Die bereits beschlossene Reduzierung der Agrardieselbesteuerung in Höhe von ca. 280 Mio. Euro jährlich soll unbefristet fortgeführt werden. Darüber hinaus hat das Kabinett vorgesehen, in den Jahren 2010 und 2011 ein Sofortprogramm zur Bewältigung der Krise in der Landwirtschaft im Volumen von insgesamt 750 Mio. Euro aufzulegen. Von diesem Betrag sollen 200 Mio. Euro als Aufstockung der Bundesmittel zur landwirtschaftlichen Unfallversicherung und 50 Mio. Euro für die Fortführung des Liquiditätshilfeprogramms der landwirtschaftlichen Rentenbank zur Anwendung kommen.

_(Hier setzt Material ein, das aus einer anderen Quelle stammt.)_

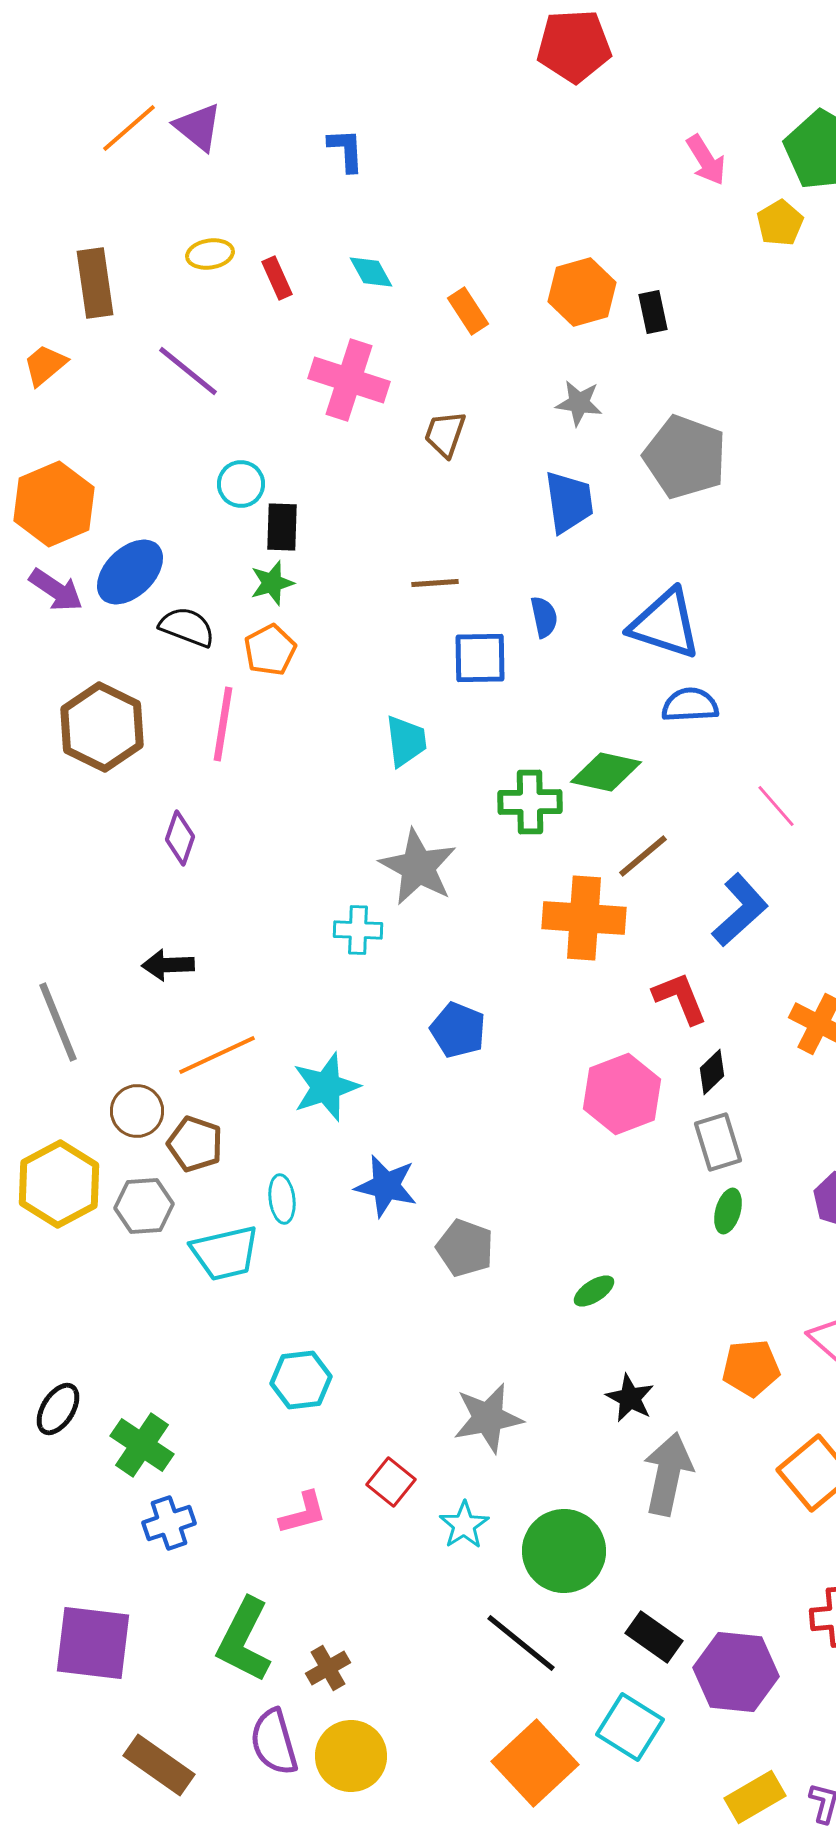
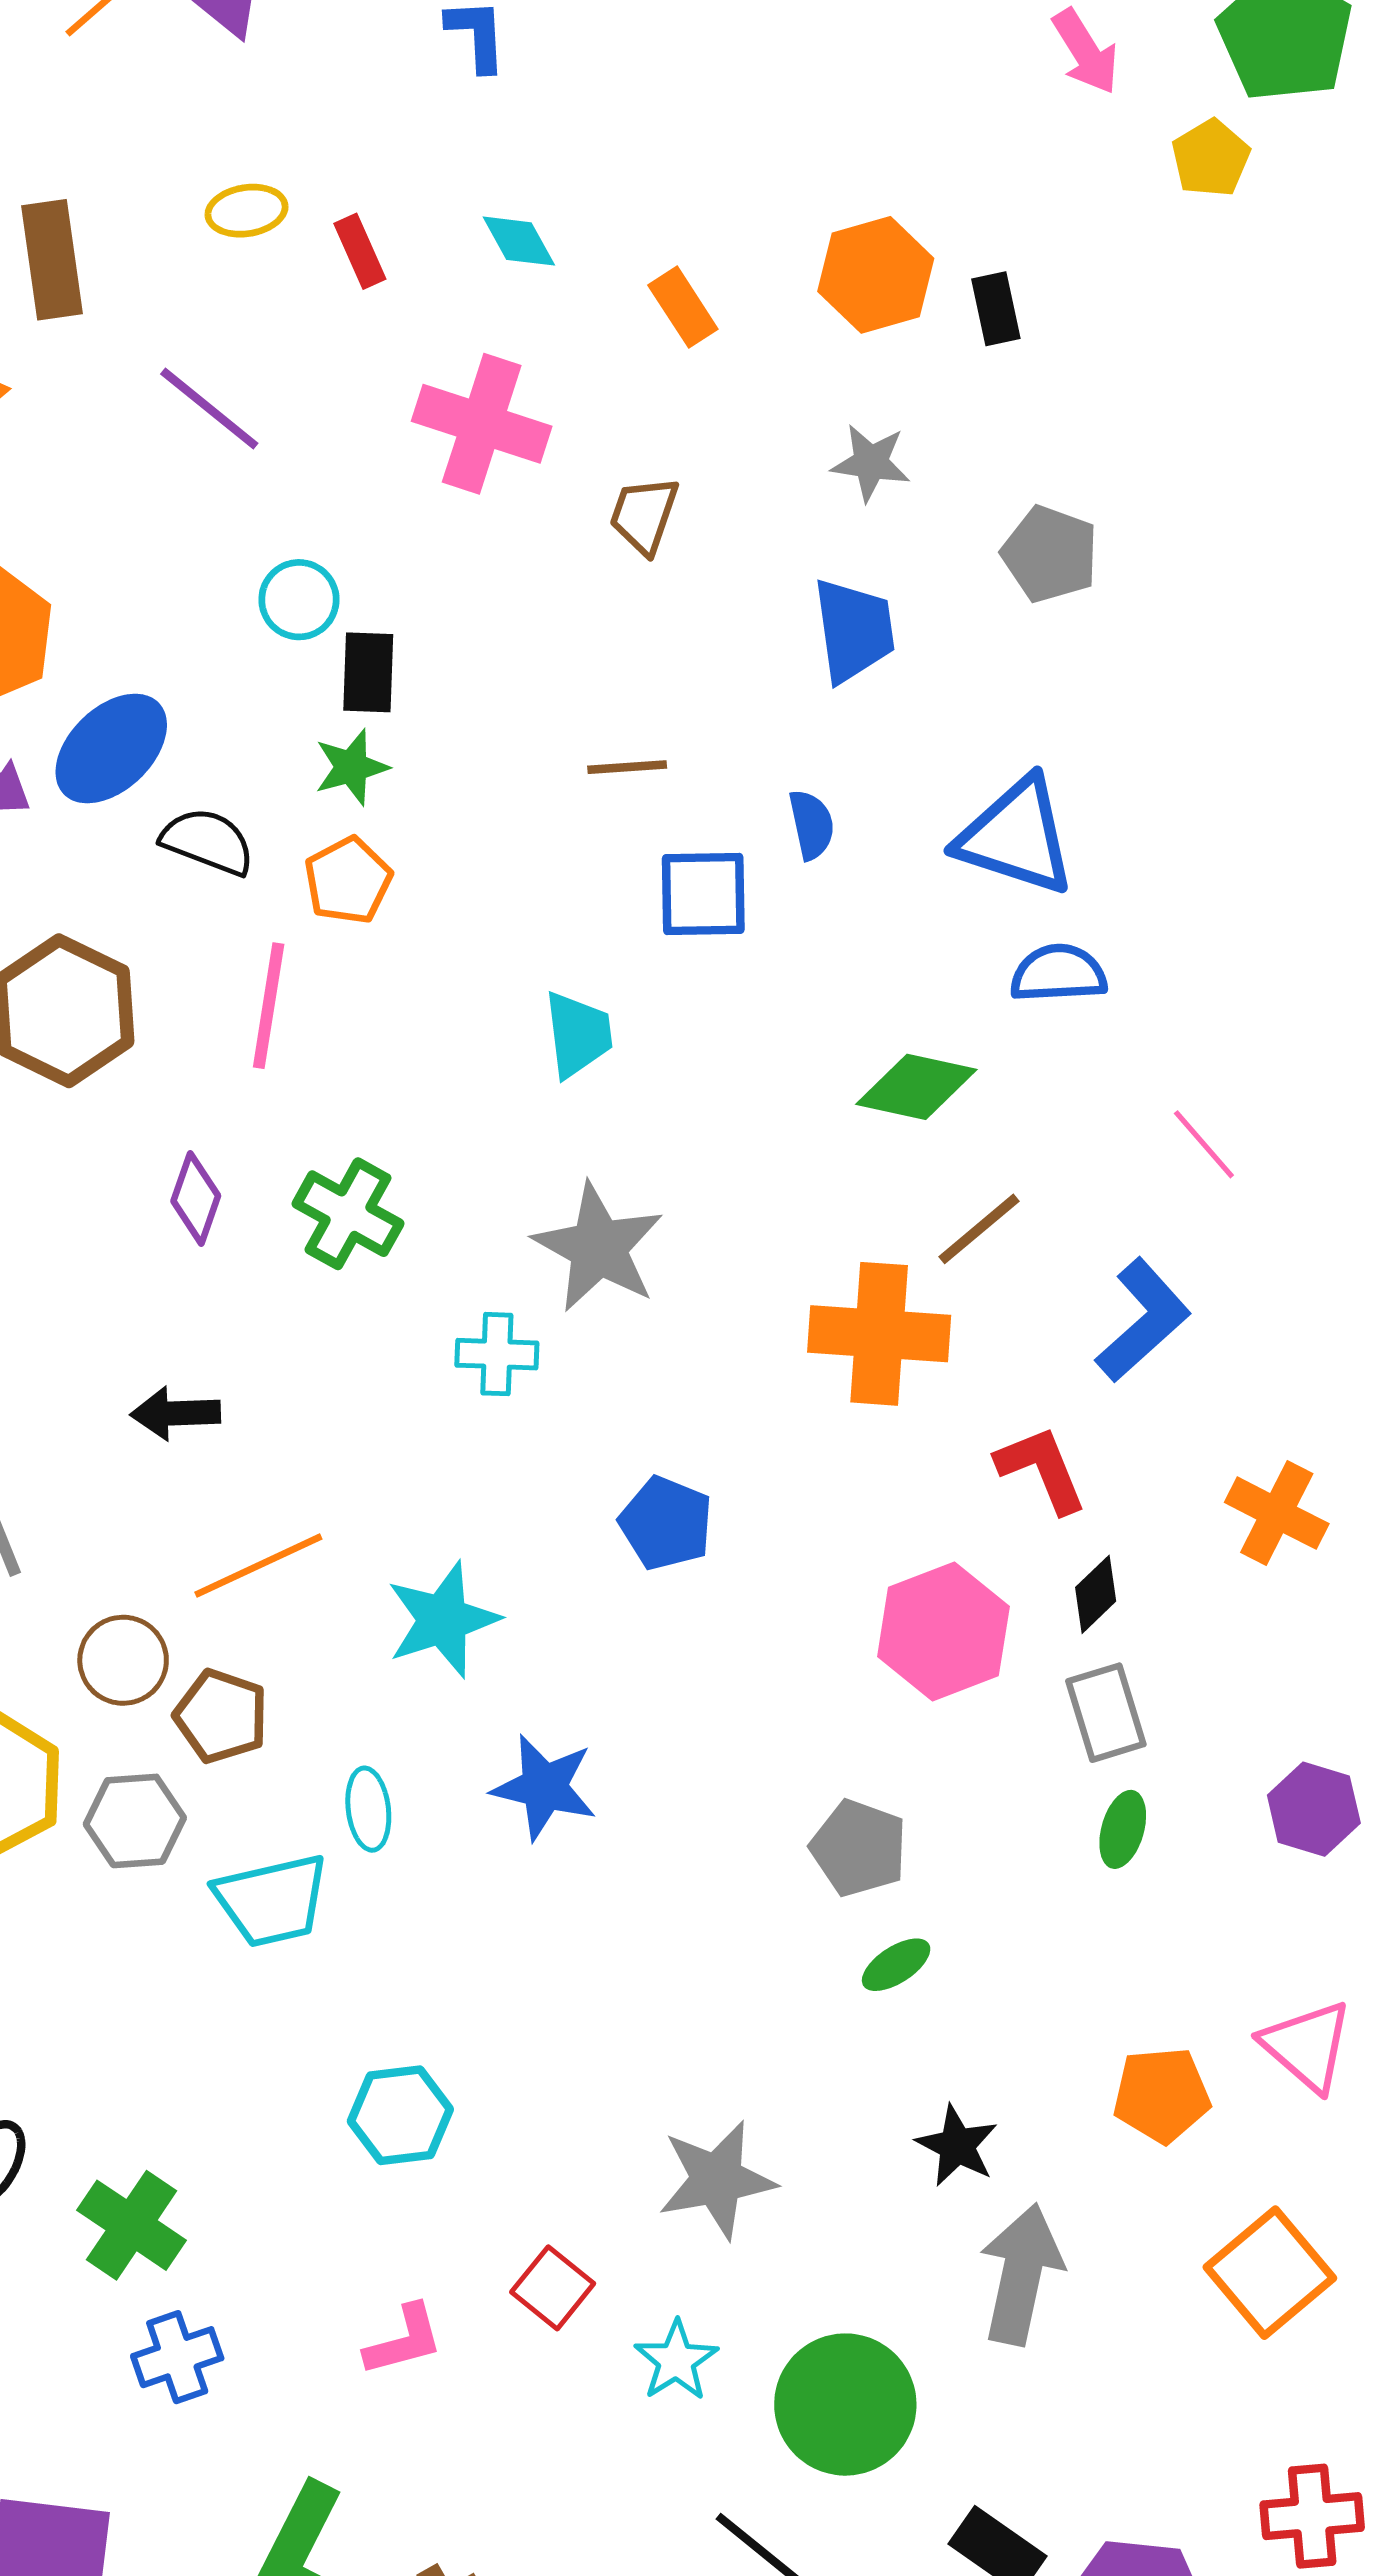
gray pentagon: (685, 457) -> (1050, 554), size x0.7
green cross: (530, 802) -> (348, 1214), moved, turned 30
gray pentagon: (465, 1248) -> (859, 1848), moved

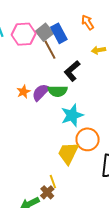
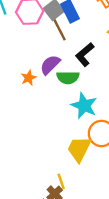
purple semicircle: (41, 92) -> (50, 65), moved
cyan star: (72, 115) -> (84, 106), turned -30

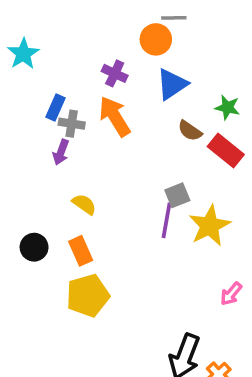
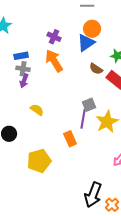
orange circle: (156, 39) -> (92, 29), moved
blue rectangle: (56, 107) -> (21, 56), turned 56
gray cross: (72, 124) -> (23, 69), moved
orange rectangle: (81, 251) -> (70, 139), moved

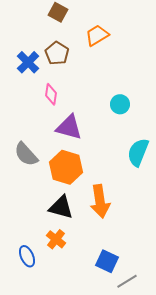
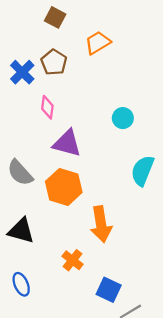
black triangle: (61, 207) -> (21, 231), moved
orange cross: (56, 239) -> (73, 260), moved

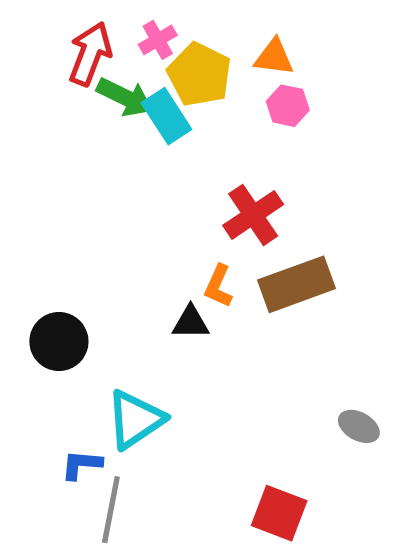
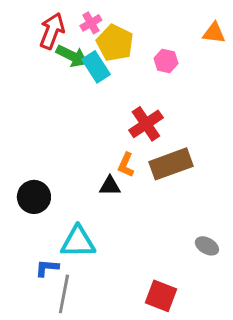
orange triangle: (274, 57) -> (214, 33), moved
cyan triangle: (135, 420) -> (78, 242), turned 33

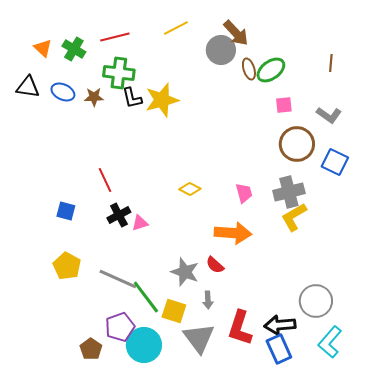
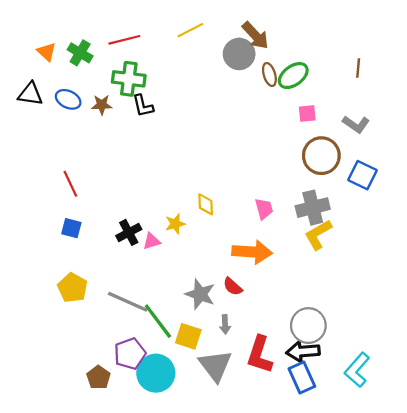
yellow star: (162, 100) -> (175, 224), moved, size x0.6
red line: (105, 180) -> (70, 184), moved
yellow diamond: (190, 189) -> (206, 204), turned 60
gray circle: (316, 301) -> (308, 326), moved

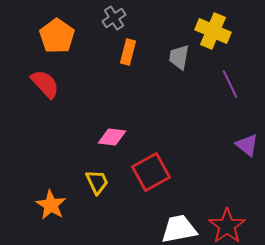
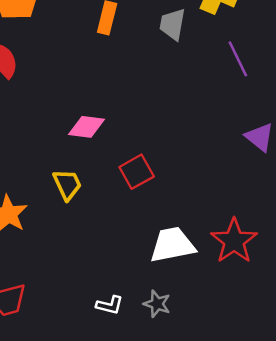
red square: (151, 172) -> (137, 172), size x0.7

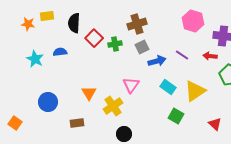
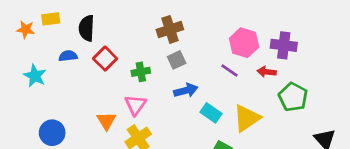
pink hexagon: (193, 21) -> (244, 43), moved
red square: (94, 38) -> (105, 59), moved
green cross: (115, 44) -> (141, 72), moved
blue semicircle: (60, 52) -> (68, 56), moved
blue arrow: (157, 61) -> (186, 90), moved
pink triangle: (131, 85) -> (136, 105), moved

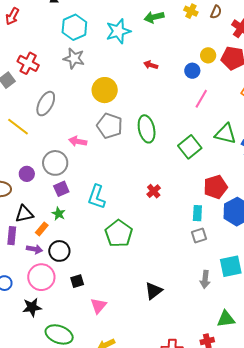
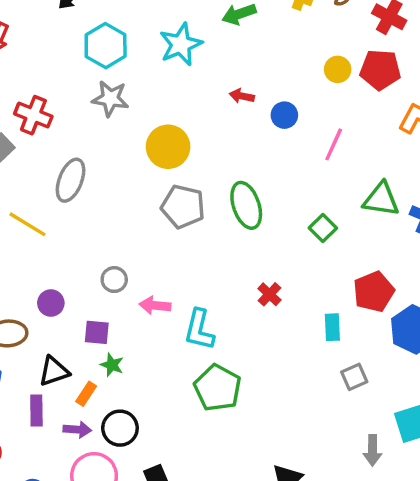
blue circle: (192, 71) -> (284, 115), moved
pink arrow: (78, 141) -> (155, 305), moved
green square: (190, 147) -> (323, 228), size x0.7
gray circle: (55, 163) -> (114, 280), moved, size x0.6
purple square: (61, 189) -> (97, 332), moved, turned 35
red cross: (154, 191) -> (269, 294), moved
cyan L-shape: (97, 197) -> (199, 330), moved
cyan rectangle: (197, 213) -> (332, 327), moved

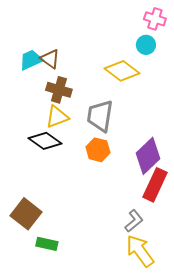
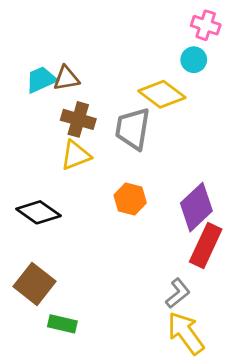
brown triangle: (50, 59) -> (66, 78), turned -45
gray trapezoid: (100, 116) -> (133, 129), moved
black diamond: (45, 141) -> (38, 212), moved

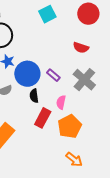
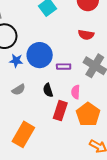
blue circle: (27, 74) -> (40, 55), moved
purple rectangle: (53, 75) -> (64, 67), turned -32

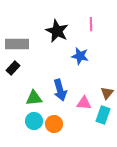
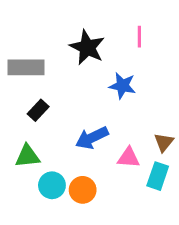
black rectangle: (13, 68) -> (38, 110), moved
blue arrow: (60, 90) -> (92, 138), turned 80
green triangle: (34, 98) -> (27, 156), moved

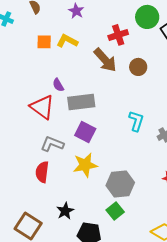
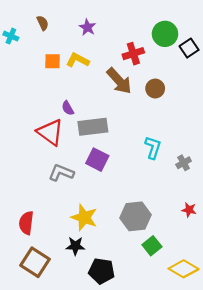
yellow star: (85, 165) -> (84, 217), moved, turned 30
red semicircle: (42, 172) -> (26, 223), moved
black star: (65, 211) -> (75, 246), turned 30
green square: (115, 211) -> (152, 246), moved

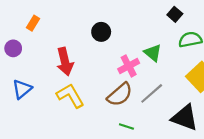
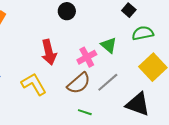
black circle: (101, 32) -> (67, 11), moved
red arrow: (65, 62) -> (49, 52), moved

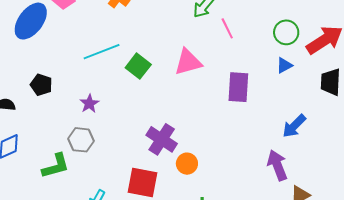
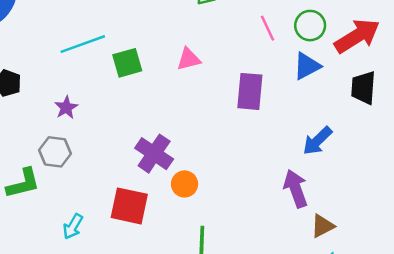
pink line: (227, 28) -> (268, 28), moved
pink triangle: (188, 62) -> (189, 59), size x0.7
blue triangle: (284, 65) -> (307, 66), size x1.4
green square: (138, 66) -> (127, 63), turned 35

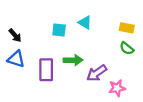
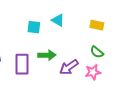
green semicircle: (127, 48) -> (97, 52), moved
pink star: (117, 88) -> (93, 72), moved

Die verbleibenden 500 Mio. Euro will der Bund infolge der „krisenbedingt aktuell schwierigen Situation" in der Milchwirtschaft für ein „Grünlandmilchprogramm" einsetzen, „um aktuell drohende Flächenbrachen und damit verbundene unwiderrufliche Schäden für Natur und Kulturlandschaft zu verhindern". Vorgesehen sind 300 Mio. Euro in 2010 und 200 Mio. Euro in 2011. Daraus folgt: Gemäß der Zielsetzung des Koalitionsvertrages soll die Umsetzung zum einen schnell erfolgen, zum anderen müssen die Maßnahmen etwas mit „Grünland" und „Milchwirtschaft" zu tun haben. Eine derartige Umsetzung wird EU-rechtlich kaum möglich sein, es zeichnen sich für das „Grünlandmilchprogramm" nachfolgende „Elemente" ab.


Grünlandprämie:

Um hier etwas machen zu können, soll der Artikel 68 der Betriebsprämienverordnung (EG) Nr. 73/2009 nun doch angewendet werden. Allerdings ist das „verteilbare" Mittelvolumen über diesen Weg begrenzt auf ca. 113 Mio. Euro im Jahr. Bemessungsgrundlage soll die festgestellte Grünlandfläche aus dem Sammelantrag des jeweiligen Antragsjahres sein. Damit ist gemeint Dauergrünland gemäß Artikel 2 Nr. 2 der EU-Verordnung Nr. 796/2004 und Grünland im Sinne des Artikels 2 Buchstabe F der EU-Verordnung Nr. 795/2004, also auch Wechselgrünland. Der Nachweis der Milcherzeugereigenschaft soll durch Vorlage der Milchgeldabrechnung aus April des jeweiligen Antragsjahres bzw. bei Direktvermarktern durch eine Bestätigung des Hauptzollamtes über die am 1. April des Antragsjahres verfügbare Direktvermarktungsreferenzmenge erfolgen.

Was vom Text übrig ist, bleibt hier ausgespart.